When we were alone, with the omnipresent aurors still close at hand, Harry announced, "I was thinking that rather than patting Hermione on the back and serving her rich cocoa, as we did with Erin, that the way to help her recover from the extreme terror that she has just lived through is to give her a sense that she is more in control of her own safety. We can all be safer if we take advantage of the magical engineering skills and additional spells that the Light Guardian taught us. We just need to incorporate them into our instinctual responses. I've thought of a few things that would help Hermione, and the rest of us, as well. I don't want to spread the knowledge around, at least for now.

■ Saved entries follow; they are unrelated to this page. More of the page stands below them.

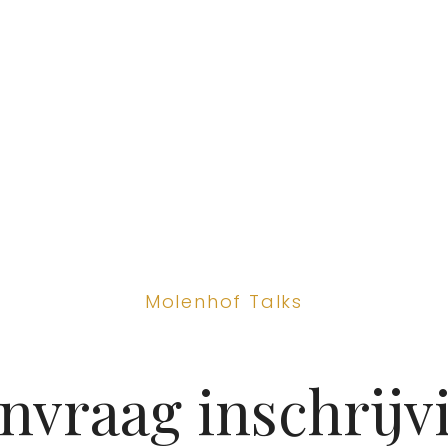
Molenhof Talks
nvraag inschrijv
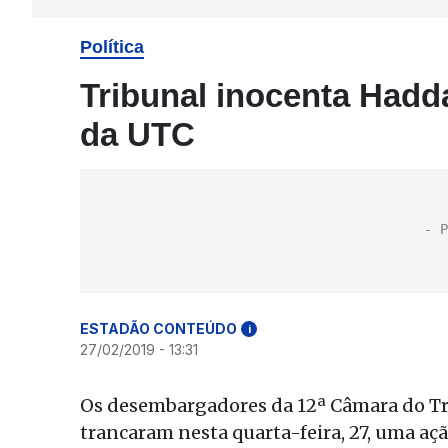
Política
Tribunal inocenta Hadd
da UTC
ESTADÃO CONTEÚDO
i
27/02/2019 - 13:31
Os desembargadores da 12ª Câmara do Tri
trancaram nesta quarta-feira, 27, uma açã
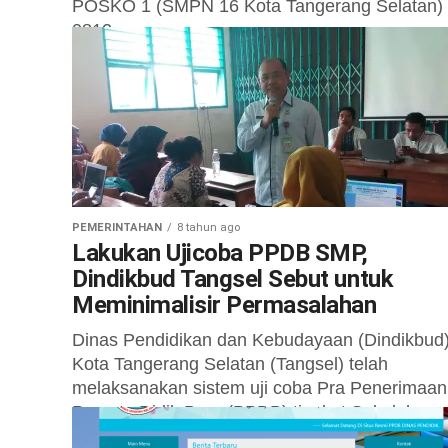
POSKO 1 (SMPN 16 Kota Tangerang Selatan) 
0812...
PEMERINTAHAN
8 tahun ago
Lakukan Ujicoba PPDB SMP,
Dindikbud Tangsel Sebut untuk
Meminimalisir Permasalahan
Dinas Pendidikan dan Kebudayaan (Dindikbud
Kota Tangerang Selatan (Tangsel) telah
melaksanakan sistem uji coba Pra Penerimaan
Peserta Didik Baru (PPDB) tingkat Sekolah
Menengah Pertama (SMP) bersama...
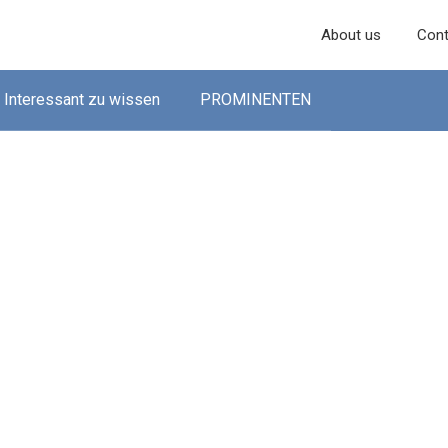
About us
Cont
Interessant zu wissen
PROMINENTEN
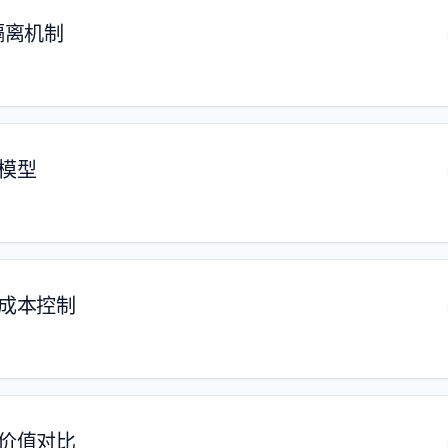
隔离机制
模型
性成本控制
务价值对比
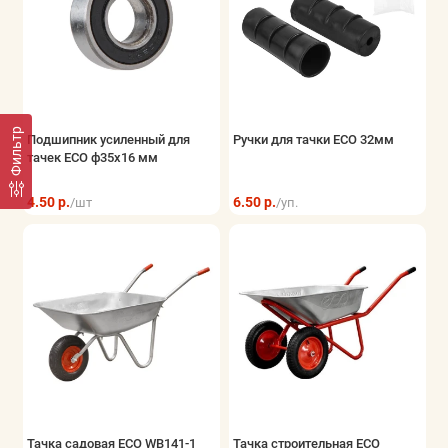
Фильтр
Подшипник усиленный для
Ручки для тачки ECO 32мм
тачек ECO ф35x16 мм
4.50 р.
6.50 р.
/шт
/уп.
Тачка садовая ECO WB141-1
Тачка строительная ECO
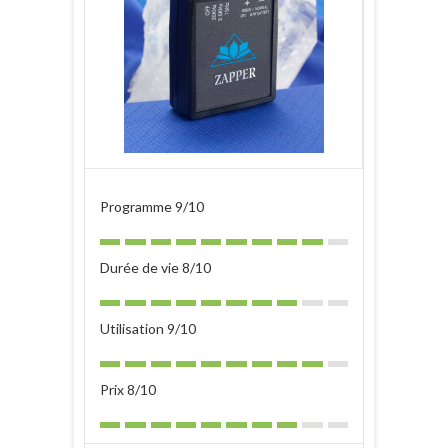
Programme 9/10
Durée de vie 8/10
Utilisation 9/10
Prix 8/10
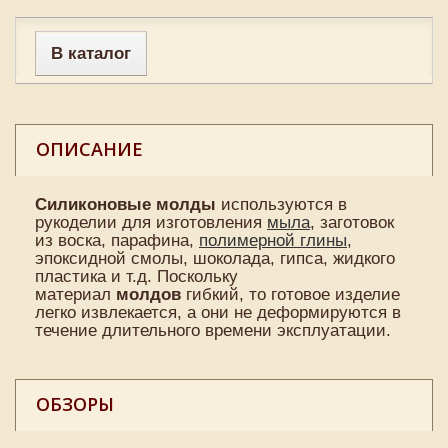
В каталог
ОПИСАНИЕ
Силиконовые
молды
используются в
рукоделии для изготовления
мыла
, заготовок
из воска, парафина,
полимерной глины
,
эпоксидной смолы, шоколада, гипса, жидкого
пластика и т.д. Поскольку
материал
молдов
гибкий, то готовое изделие
легко извлекается, а они не деформируются в
течение длительного времени эксплуатации.
ОБЗОРЫ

"I've been thinking about how Hermione could have protected herself when she was paralyzed and hooked up to the generator. Sorry, Hermione …" Harry was quick to add as that last statement caused an involuntary shudder. "Two things we can work on. First, I had a thought how we could all wear port keys, like the belts that Professor McGonagall gave us. But, instead of going off at a specific time, we could trigger them at any time of our choosing, using a silent, wandless spell. We've all gotten good at silent spells. The port keys could only take us to a specific spot, but we could choose a very safe spot, like the Sacred Chamber or the Burrow, or the top of the landing outside Gryffindor. This would not be that difficult to build and it would have saved Hermione.

"The second thing I thought of was that while running through the new spells in my mind, I found a set of healing spells, including some to treat curses. I haven't figured out exactly what is needed yet, but we should be able to work out a silent wandless spell that can reverse a 'Petrificus Totalis' spell applied to us or anyone else. We have an awful lot of knowledge. We just need to take some time to explore and organise it and make it part of our everyday tools. There is also a 'shield' spell that can be used to protect one's own mind from curses. We should make this one an automatic response against personal attack. It appears to block just about any spell. Those three things are a place to start. I thought Ron and Hermione might research some others."

"I'll work on that," Hermione promised. "You're right, Harry, what I need most is a sense that I'm back in control again. If I feel Ron and I can protect ourselves, I think my fear will pass."

"Good," Harry replied. "While Ginny and I are supervising the repairs at Gringotts, we'll work on the port keys."

We made a lot of progress on the repairs that day and chose our destinations for the port keys. Harry came back from lunch at the Ministry with a dozen leather belts, with big silver buckles. Two small quartz crystals had been sewn onto the sides of each belt and Harry had also added a teaspoon of the crushed crystallites that Firenze had used to draw his Yantra. As soon as Harry showed me this, I commented, "So you also recognised that the granules that Seamus found in the Peverell wand was Yantra sand."

Harry revealed a surprised expression, saying "no, I must admit that I hadn't taken it quite that far yet. I chose the sand as an anchor to the top of the pyramid, which is one of the pre-set destinations. I think you're right about the wand - we'll have to tell Seamus. Also, McGonagall … in time."

"I told Seamus the other day and gave him a small quantity of sand to work with. He said he was going to begin experimentation immediately. He said he had already completed most of the parts for a very superior wand, and that with my sand he would soon have a close facsimile of the Peverell wand. He said that I had given him enough sand to make about fifty wands. We're promised free versions of the special new Ollivander wands, whenever we want them. I told him that Ron was likely to be first in line."

"You definitely are a step ahead of me," Harry told me.

"Well, I have to do something useful, while you're busy at the Ministry."